New York Photo Review
NYPR Archives - 2010

States of Flux
Reviewer #1
Jun Ahn, Self Portrait

Aperture’s summer show of recent work from Parsons BFA and MFA graduates includes a wide range of styles, making the exhibit an excellent barometer of emerging photographic trends. The works all had a professional, contemporary gloss to them, so much so that choosing amongst them was as much a matter of this reviewer’s personal taste as it was of image quality.

That said, there was one photographer who stood out: Jun Ahn. Both her large color landscape/self-portraits show the artist overlooking a large city, perched rather precariously on a ledge or on top of a high-rise building. The pictures have a documentary quality (I really hope she has not been PhotoShopped in) giving them a gut-level emotional intensity. You can feel that these pictures mean a great deal to the artist, and I really, really hope she’s careful in the future.

There were a surprising number of very traditional photographs in the show. Notably Ho Chang’s large format, color images of open pit mines in the western US, reminiscent of the Ansel Adams’ Kennecott Copper Mine photos, and the intense, large format images of seemingly hundreds of Korean building signs by Chang Kyun Kim. To be expected in a Parsons show are the many portrait/fashion/food type photos. The most memorable were by Sally Dennison, whose models look out at us solemnly, but whose clothing has been sampled and fused onto the background to produce an even more awkward quality. Merve Unsal’s graphically intriguing collaged and overlapped images from New York Times digital photographs carry heavyweight titles like “Addiction in Cambodia” and “The Tamil Question”, but are printed too small. Rather poorly displayed (dim lights and bad reflections,) they deserve a better presentation.
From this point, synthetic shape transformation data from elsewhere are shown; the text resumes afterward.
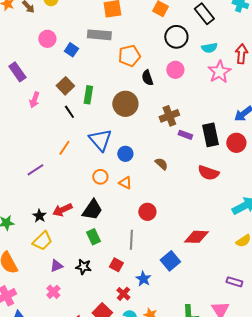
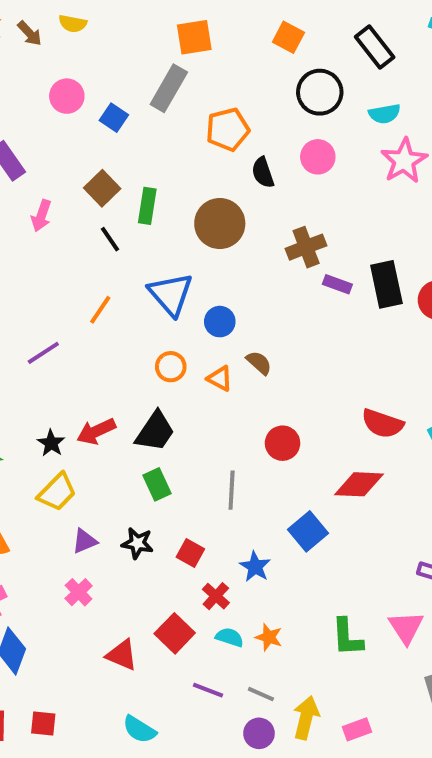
gray rectangle: (99, 35) -> (169, 88), turned -65
brown semicircle: (161, 164) -> (259, 363), moved
red semicircle: (208, 173) -> (383, 424), moved
red circle: (147, 212) -> (283, 443), moved
red square: (116, 265) -> (190, 553), moved

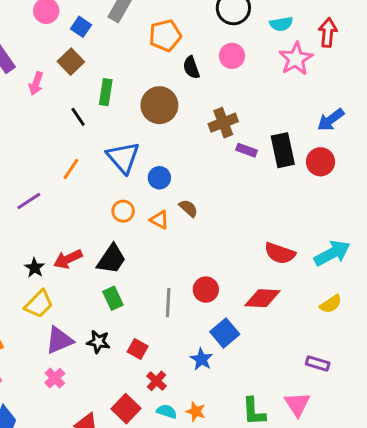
brown square: (102, 188) -> (71, 62), moved
pink arrow: (41, 216) -> (36, 83), moved
red circle: (283, 443) -> (206, 290), moved
purple triangle: (84, 541) -> (59, 340), size x1.5
blue star: (255, 567) -> (201, 359), moved

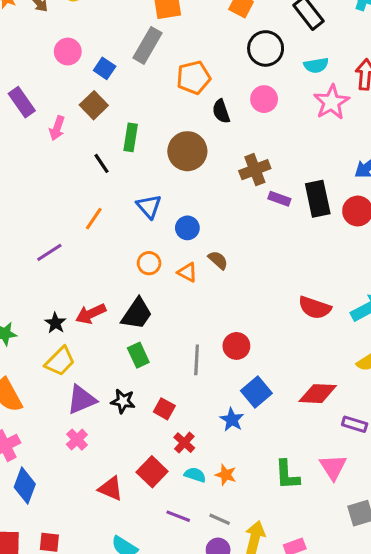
blue triangle: (123, 157) -> (149, 206), size x0.7
red diamond: (262, 298) -> (318, 394), moved

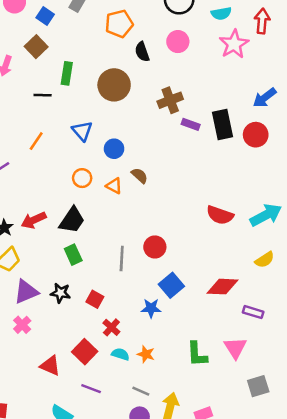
black line: (101, 163) -> (43, 95), turned -54
blue star: (232, 420) -> (151, 308), turned -30
purple line: (178, 516) -> (91, 389), moved

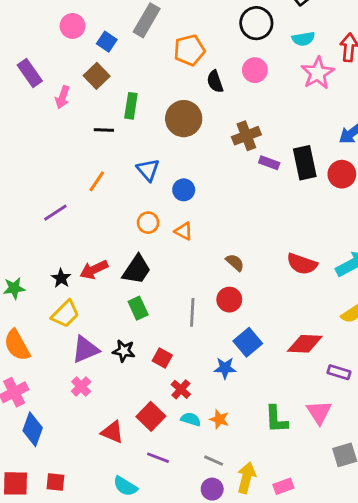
brown semicircle: (140, 176) -> (235, 263), moved

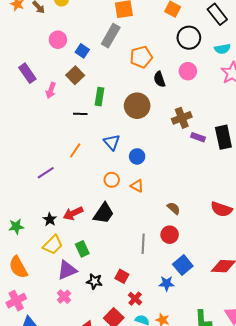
green rectangle: (138, 308) -> (82, 249), moved
black star: (124, 351) -> (94, 281), moved

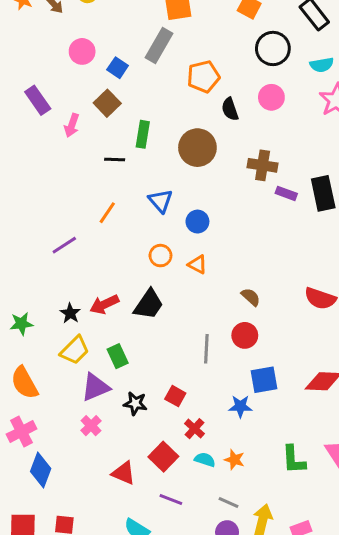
brown cross: (182, 118) -> (263, 165), turned 30
blue square: (183, 265) -> (264, 380), turned 30

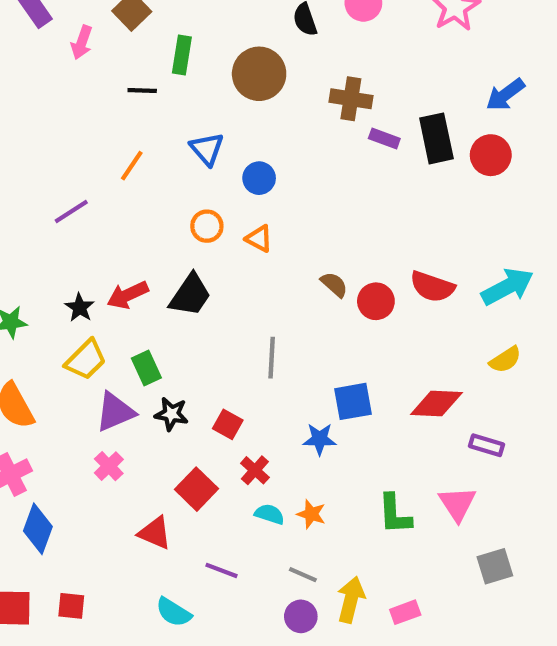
red circle: (245, 335) -> (376, 301), moved
black star: (135, 403) -> (171, 414), moved
red square: (163, 457) -> (196, 489), moved

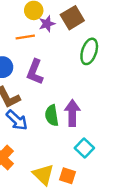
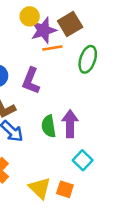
purple star: (47, 24) -> (44, 30), size x1.5
orange line: (25, 37) -> (52, 48), moved

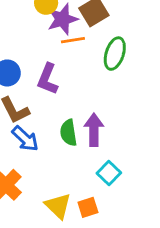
orange square: (65, 189) -> (88, 207), turned -36

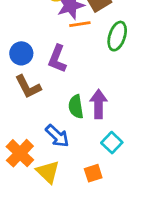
blue arrow: (25, 139) -> (57, 136), moved
yellow triangle: (58, 206) -> (48, 172), moved

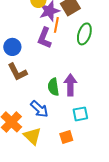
orange line: (80, 24) -> (56, 25), turned -70
purple L-shape: (57, 59) -> (44, 38), moved
cyan square: (112, 143) -> (80, 114), turned 35

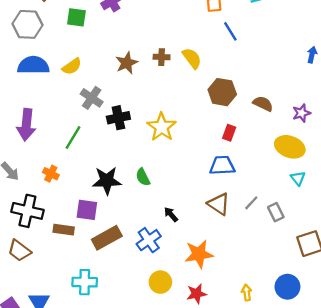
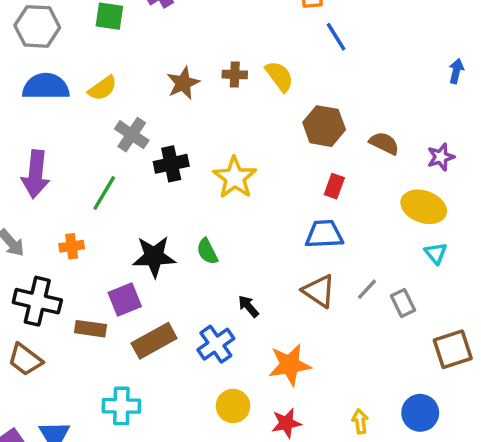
orange cross: (51, 174) -> (72, 246), turned -35
purple square: (87, 210) -> (125, 299), turned -30

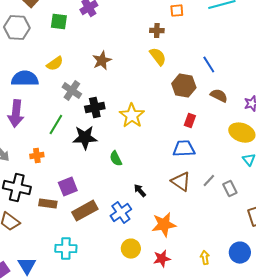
blue line: (336, 37) -> (209, 65), moved
brown cross: (235, 75) -> (157, 31), moved
blue semicircle: (46, 87) -> (25, 79), moved
black star: (154, 257) -> (85, 138), moved

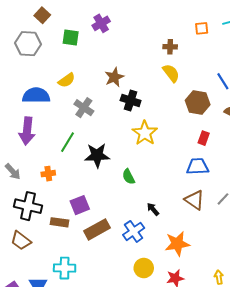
orange square: (177, 11) -> (202, 28), moved
black cross: (95, 108) -> (131, 101), moved, turned 30
cyan cross: (66, 249) -> (65, 268), moved

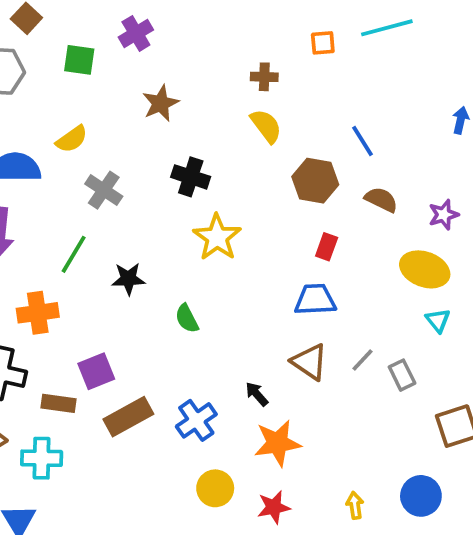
brown star: (114, 77) -> (160, 103), moved
black star: (97, 155) -> (128, 279), size x0.7
orange cross: (48, 174) -> (38, 313), size x1.5
black arrow: (153, 209) -> (257, 394), moved
cyan cross: (65, 268) -> (42, 458), moved

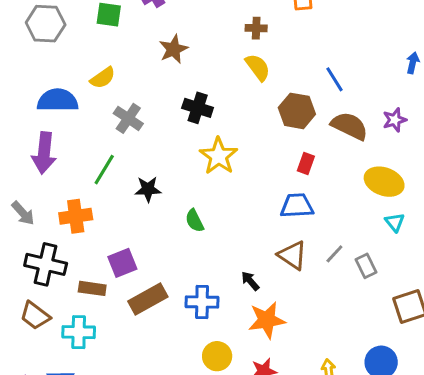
brown semicircle: (381, 200) -> (350, 126), size x1.4
purple star: (444, 215) -> (395, 120), moved
blue cross: (196, 420) -> (202, 302), turned 36

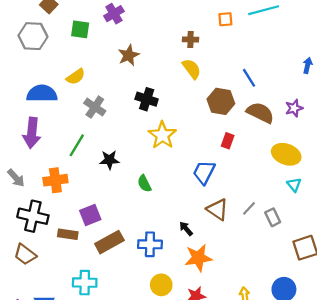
blue trapezoid: (297, 206) -> (204, 172), moved, turned -60
cyan cross: (79, 332) -> (85, 283), moved

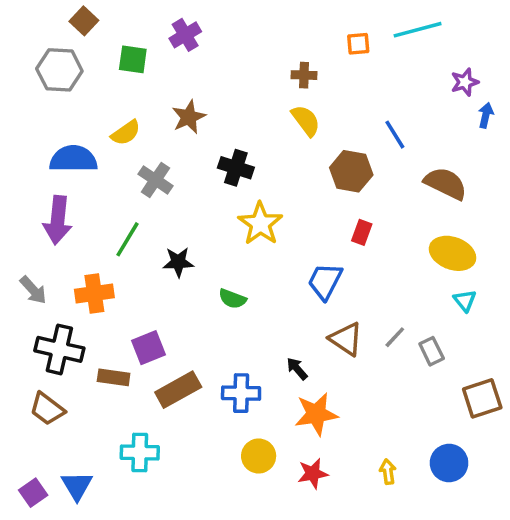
brown star: (129, 55) -> (189, 117), moved
purple star: (294, 108) -> (465, 82), moved
brown semicircle: (260, 113) -> (446, 183), moved
green semicircle: (144, 184) -> (232, 299), turned -42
Finally, the award for the most annoying piece goes to Patrick Taylor, who presents a slideshow of 140 empty New York storefronts, but sets the slides to flash for about a tenth of a second every second or so. Clearly this is an elegy to entrepreneurial endeavors stilled by the failures of overly networked and theorized financial systems (oops, sorry, I just stole that bit from the press release.) But really Pat, cut the crap and just show us the pictures.